There’s nothing quite like the soothing, pastoral charm of a Colorado summer evening. The sun dips behind the Front Range, the cows in the distance let out a low, satisfied moo, and the air finally decides to chill the hell out after a 96-degree day that turned my house into a convection oven. I throw open my windows. The breeze rolls in like nature’s Xanax. Crickets sing, the occasional coyote yips, and I begin to drift into that elusive sweet spot between consciousness and drool.
And then it happens.
SCREEEECH!!!
Every. Thirty. Seconds.
Not a gentle hoot. Not a whimsical “who-who” like some kindly old professor owl from a children’s book. No, what I’ve got in my neighborhood is the airborne embodiment of a car alarm. A demonic kazoo with feathers. And it’s decided that my house—my bedroom window in particular—is the perfect place to sit and belt out its nocturnal aria like it’s auditioning for a horror-themed episode of The Voice.
So naturally, I did what any sleep-deprived, noise-murdered suburbanite would do: I Googled the bastard.

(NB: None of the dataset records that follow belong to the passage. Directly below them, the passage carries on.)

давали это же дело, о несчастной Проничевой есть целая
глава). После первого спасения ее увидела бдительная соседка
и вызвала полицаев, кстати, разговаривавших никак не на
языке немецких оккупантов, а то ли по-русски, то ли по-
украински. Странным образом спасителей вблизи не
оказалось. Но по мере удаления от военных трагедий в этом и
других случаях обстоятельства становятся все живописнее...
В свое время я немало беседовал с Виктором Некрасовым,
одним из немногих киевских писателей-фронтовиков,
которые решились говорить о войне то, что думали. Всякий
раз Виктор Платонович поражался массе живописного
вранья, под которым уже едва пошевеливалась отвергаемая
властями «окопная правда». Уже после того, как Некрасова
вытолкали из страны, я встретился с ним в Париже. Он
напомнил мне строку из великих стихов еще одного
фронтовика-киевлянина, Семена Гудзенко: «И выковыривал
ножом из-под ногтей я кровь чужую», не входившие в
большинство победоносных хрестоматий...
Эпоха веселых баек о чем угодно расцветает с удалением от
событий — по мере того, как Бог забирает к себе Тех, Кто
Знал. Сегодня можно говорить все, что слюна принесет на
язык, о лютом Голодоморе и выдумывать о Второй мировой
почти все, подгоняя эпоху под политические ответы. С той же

Turns out, this feathered hellbeast is most likely an Eastern Screech Owl, or more probably its western cousin, the Western Screech Owl, because in Johnstown, you get all the amenities of suburban sprawl and the great fortune of living near “the country.” Yes, that’s right—I live in that magical slice of nowhere surrounded by cornfields, pastureland, and enough tract housing to give a city planner night sweats.
These owls, I learned, are tiny but terrifying. Picture something the size of a beer can with the attitude of a chainsaw. And despite their name, “screech” owls don’t actually screech. Oh no—they whinny. Like a haunted horse with intimacy issues. It’s less “whoooo” and more “wheeeeEEEeEEeeeee,” like a teapot possessed by Satan.

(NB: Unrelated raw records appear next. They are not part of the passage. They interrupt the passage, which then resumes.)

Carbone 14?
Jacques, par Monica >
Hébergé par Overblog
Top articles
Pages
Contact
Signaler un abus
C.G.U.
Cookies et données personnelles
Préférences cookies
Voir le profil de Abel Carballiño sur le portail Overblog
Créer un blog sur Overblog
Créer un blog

And this sound—this ungodly siren—it’s a mating call, apparently. Which means my sleepless nights are brought to you by some horny owl trying to get laid. Awesome.
But I’ll admit—begrudgingly—that this tiny winged banshee might be doing me a favor.

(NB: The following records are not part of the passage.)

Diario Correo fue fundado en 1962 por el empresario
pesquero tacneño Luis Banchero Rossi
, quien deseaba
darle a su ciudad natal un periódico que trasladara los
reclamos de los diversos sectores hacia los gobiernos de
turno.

You see, thanks to what I can only assume is a divine curse or a rabbit-themed fertility orgy, urban bunnies have taken over. They’ve multiplied with the aggressive enthusiasm of TikTok influencers. My lawn? A salad bar. My flower beds? Gone. My dogs? Thrilled, because what’s better than eating rabbit poop? Rolling in rabbit poop, that’s what.
Enter the screech owl.
These pint-sized predators are nature’s exterminators, swooping down from tree hollows or whatever DIY bird-condos they’ve claimed in our aging fencing to snack on rodents, insects, and—thank the gods—baby rabbits. They sit quietly on a branch with their murder eyes, and when Flopsy makes one wrong move, bam—silent death from above. It’s like the Discovery Channel, but without the dulcet tones of David Attenborough and with more judgment from my dog.
They hunt at night, sleep in tree holes by day, and refuse to pay rent. But hey, at least they’re earning their keep by thinning the local rabbit herd. Apparently they’re also monogamous, so if I’m being tormented by one, I’m probably being watched by a second owl silently judging me from a tree while its mate works the night shift like a flying meth-head with a soundboard.
The audacity.
So now I find myself in a moral pickle. On one hand, this bird is ruining my life with its ghost-whinnying mating wails. On the other, it’s out there every night doing God’s work, turning my bunny infestation into owl hors d’oeuvres.
I guess that’s Colorado for you. Politically a four-alarm dumpster fire. But give it a few hours, open the windows, and you’ve got cool night air, mooing cows, and a tiny murder owl turning your rodent problem into a symphony of screeches and screams.
And honestly? That’s kind of beautiful. In the same way that accidentally stepping on a LEGO at 2am is “character building.”
So to the screech owl haunting my nights: You suck. You’re loud. You’re kind of a dick.
But I get it.
Keep screeching, you feathered little freak. Just maybe… aim your sexy-time murder songs at someone else’s window for a while?
—End Transmission. Sleep Deprivation Pending. I wrote this at 2 A.M. F%ck!ng owl.